M4 was the real target for the event: to get multiple EL & CL clients on a devnet which went through the entire PoW to PoS transition. In other words, while M3 was about one-to-one devnets, M4 was about many-to-many.
We achieved this for a subset of the teams before the end of the workshop, so we then went for our stretch goal: M5.
Lasting Artifacts
This milestone aimed to turn Amphora from a short-lived event to long(er)-lived infrastructure that the community could use. M5 required client teams to start a devnet that would not only run through the entire transition with all client combinations, but that would persist beyond the Amphora event.
On the last day of the workshop, minutes before the final dinner was served, M5 was hit: a network of 10,000 validators across 100 nodes and several client implementations launched under PoW, reached the TERMINAL_TOTAL_DIFFICULTY, transitioned to PoS, and successfully finalized the chain ?!
The M5 devnet successfully finalizes post-merge, minutes before the workshop’s closing dinner. Photo by Ben Edgington.
Beyond Amphora
Amphora’s success provides great momentum for The Merge. Client teams now have a clear list of tasks they need to work toward, and enough progress has been made to begin reaching out to a larger segment of the Ethereum community.

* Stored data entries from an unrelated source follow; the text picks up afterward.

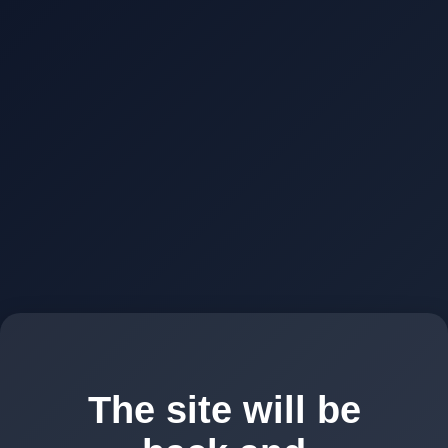
The site will be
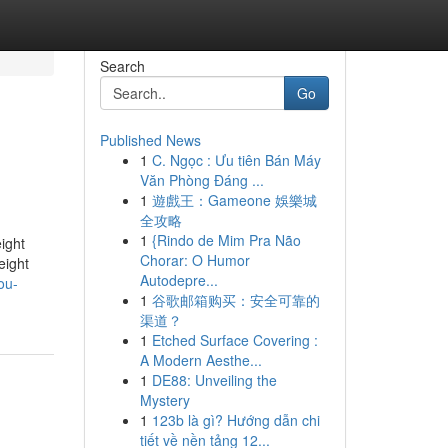
Search
Go
Published News
1
C. Ngọc : Ưu tiên Bán Máy
Văn Phòng Đáng ...
1
遊戲王：Gameone 娛樂城
全攻略
1
{Rindo de Mim Pra Não
ight
Chorar: O Humor
eight
Autodepre...
ou-
1
谷歌邮箱购买：安全可靠的
渠道？
1
Etched Surface Covering :
A Modern Aesthe...
1
DE88: Unveiling the
Mystery
1
123b là gì? Hướng dẫn chi
tiết về nền tảng 12...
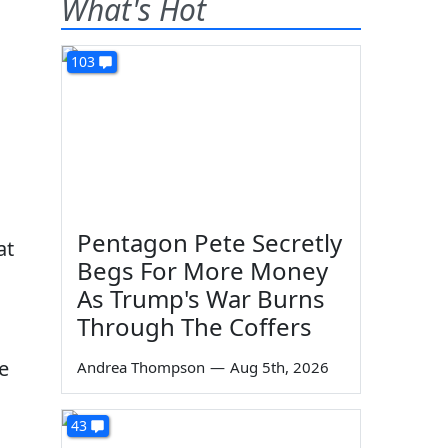
What's Hot
103
Pentagon Pete Secretly
at
Begs For More Money
As Trump's War Burns
Through The Coffers
e
Andrea Thompson
—
Aug 5th, 2026
43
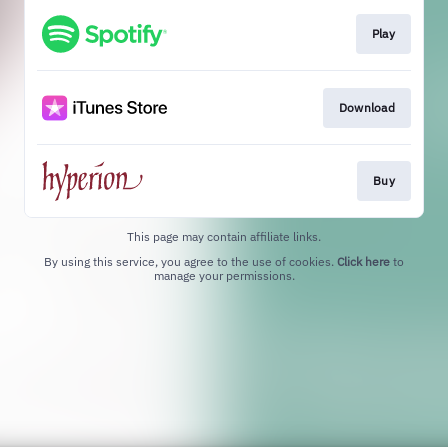
Play
Download
Buy
This page may contain affiliate links.
By using this service, you agree to the use of cookies.
Click here
to
manage your permissions.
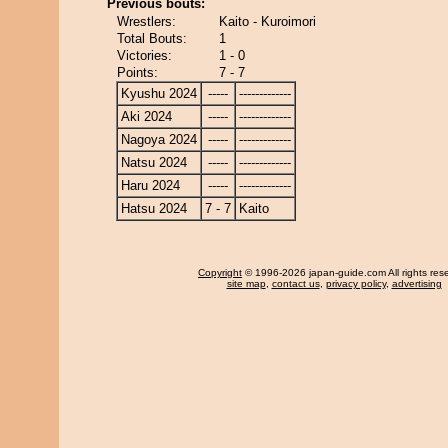
Previous bouts:
Wrestlers:
Kaito - Kuroimori
Total Bouts:
1
Victories:
1 - 0
Points:
7 - 7
Kyushu 2024
-----
-------------
Aki 2024
-----
-------------
Nagoya 2024
-----
-------------
Natsu 2024
-----
-------------
Haru 2024
-----
-------------
Hatsu 2024
7 - 7
Kaito
Copyright
© 1996-2026 japan-guide.com All rights res
site map
,
contact us
,
privacy policy
,
advertising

Yesterday, a more stable version of the M5 Amphora devnet, Pithos, was launched. Now that this network is live (explorer here), expect public calls exploring how developer tools and other core Ethereum infrastructure can best prepare for the PoW to PoS transition.
Client teams and researchers will keep iterating on The Merge specification to fix issues identified during Amphora and respond to feedback from the community. Within a few weeks the spec should be finalized and, soon after, a new stable testnet made available.
Thank you
The work accomplished during Amphora exceeded all of our expectations. For this, we want to thank the client teams and researchers, without whom, none of the specifications would have been written or implemented.
Additionaly, thanks to ConsenSys, Chainsafe and Ben Edgington for their excellent coverage of the workshop.